Tuesday, February 9, 2016

No, It Won't Change

Yay, another blog post this week!  I really enjoyed my last post, and I hope that others did.  I love Miss Illi and chatting about her.  However, I need to take a little more of a serious turn in this.

I saw a post on Facebook that really got my mind thinking.  Since I started dating a guy in a wheelchair, I have gotten plenty of questions and comments from various persons in my life.  Most of the questions and comments have been reasonable, others are the frustrating and eventually painful questions that every SO of a person who has been paralyzed faces.  While I have only been with LQ for 5 months, there are always reactions and questions.

Honestly, after I tell people about LQ and that he is a C5 quadriplegic, the first reaction is usually "OMG" or "What exactly does that mean".  Truthfully, I like having people ask certain questions and showing interest in my relationship and me.  The one big question is "What Happened?"  I don't mind that question.  People are just naturally curious.  So, I explain to them the swimming accident and the injury to the best of my knowledge.  Explaining to them though that the injury is complete is sometimes hard for them to swallow.  When an injury is as severe (or I just refer to it as high) as LQ's is, it's hard for people to accept sometimes.  When I tell people that his hands are completely paralyzed and his triceps are completely paralyzed as well.  I usually need to explain things in pretty basic terms.  They understand that his hands are paralyzed.  However, I usually need to explain that he cannot straighten his arms through his own will.  It's all gravity that takes care of that.  He cannot lift his arms above his head, his triceps would control that.  So, it's usually when people hear these things that you begin to hear the "Oh my, I'm so sorry".

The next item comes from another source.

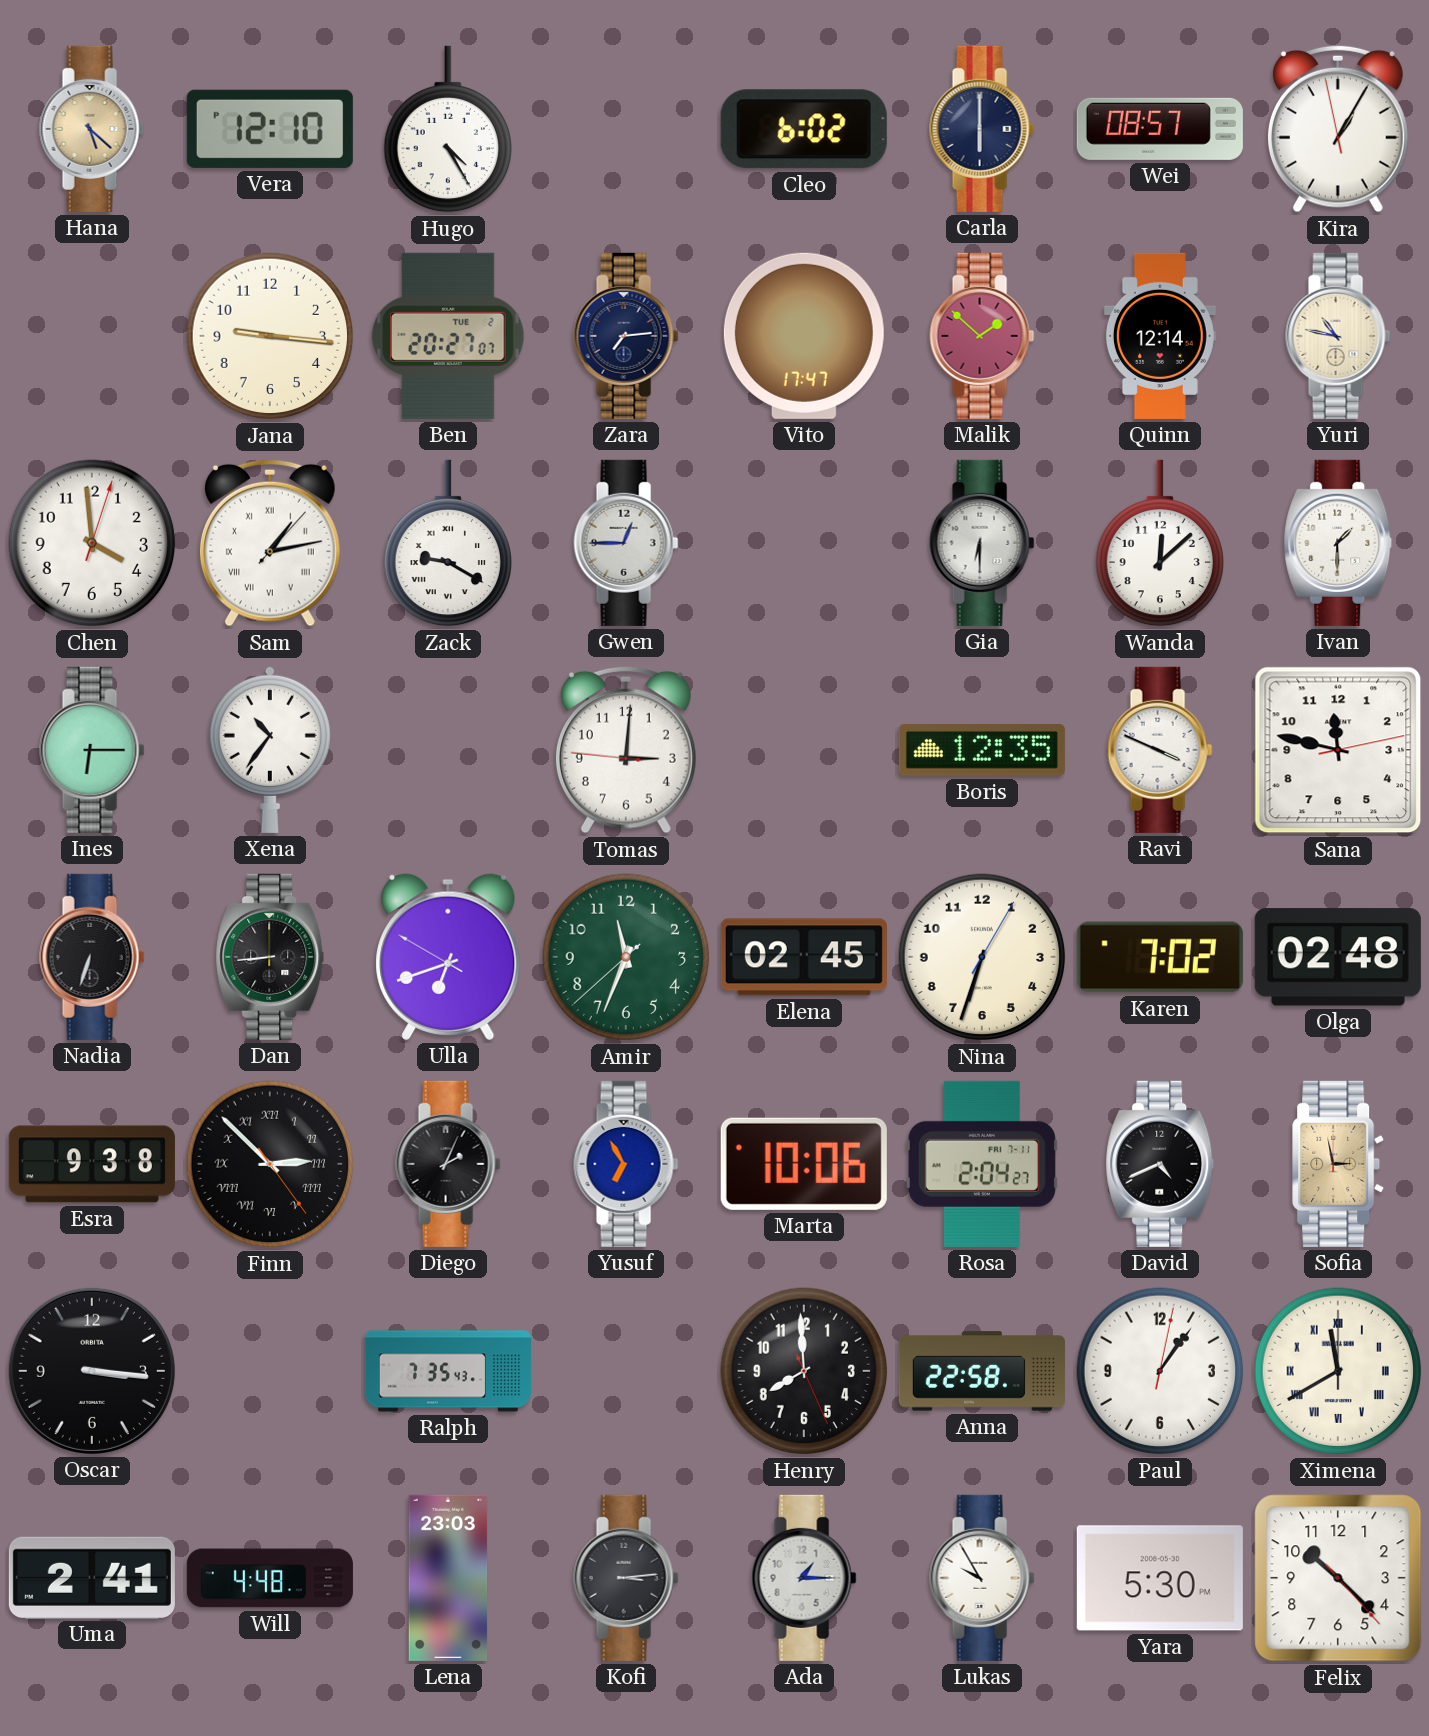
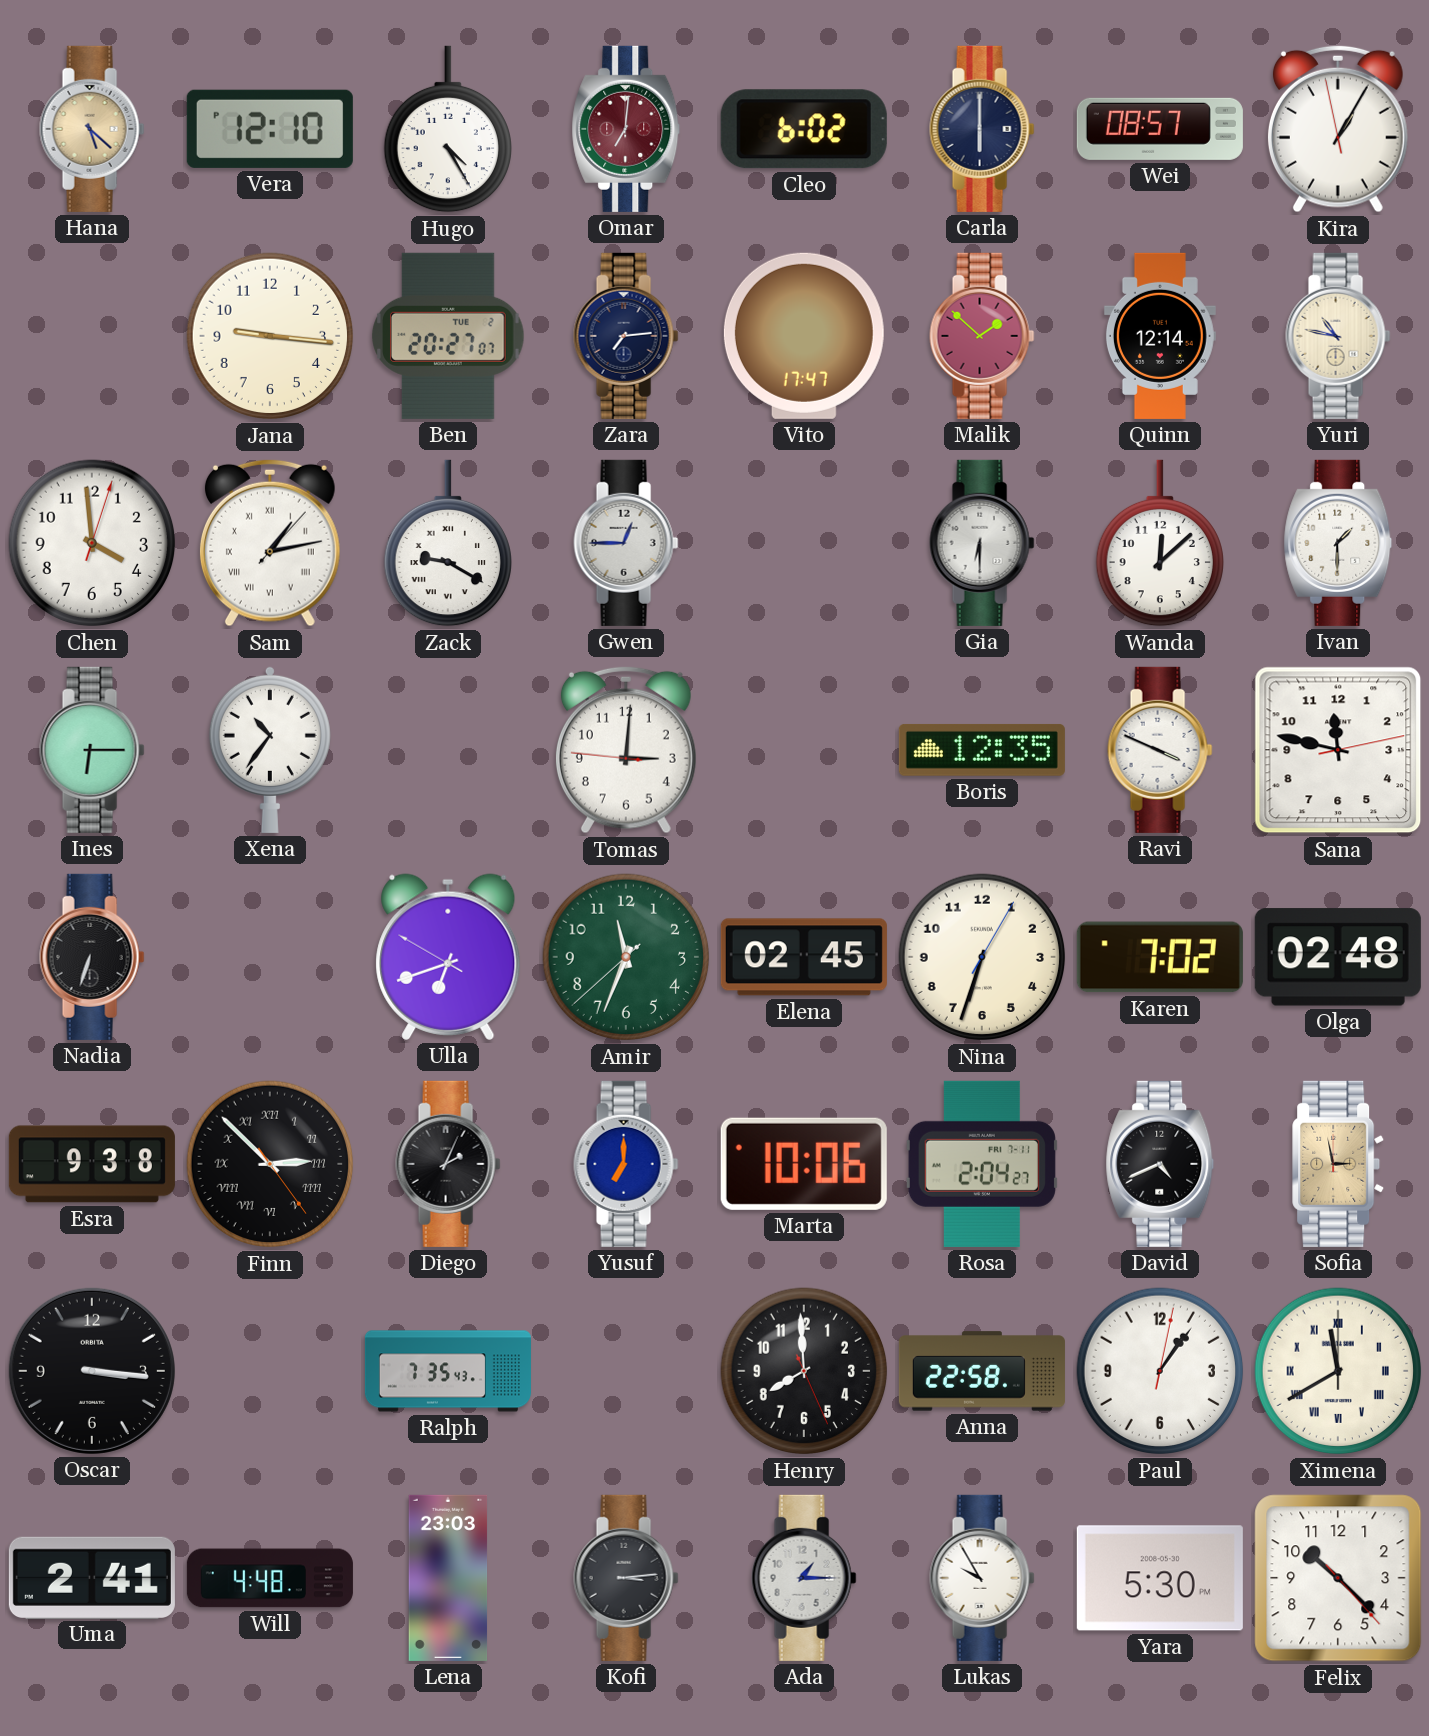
Omar: none -> 7:01
Dan: 8:44 -> none
Yusuf: 6:55 -> 7:00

But what really brought this on was reading a story on a Facebook group.  It is a support group for Wives and Girlfriends of Men with SCI.  Even though I am a Dev, going to this group really helps because there are many questions and situations that these women have been in that I have not been in yet and that they know a lot more about.  I was reading though about a woman whose husband recovered from his SCI after 10 years and is now walking and no longer needs his wheelchair and hospital bed.  This has made me really think.  When I started to tell my friends and co workers about LQ and I, I told them he was a quadriplegic.  And of course, people always ask the question, "Will he ever recover?"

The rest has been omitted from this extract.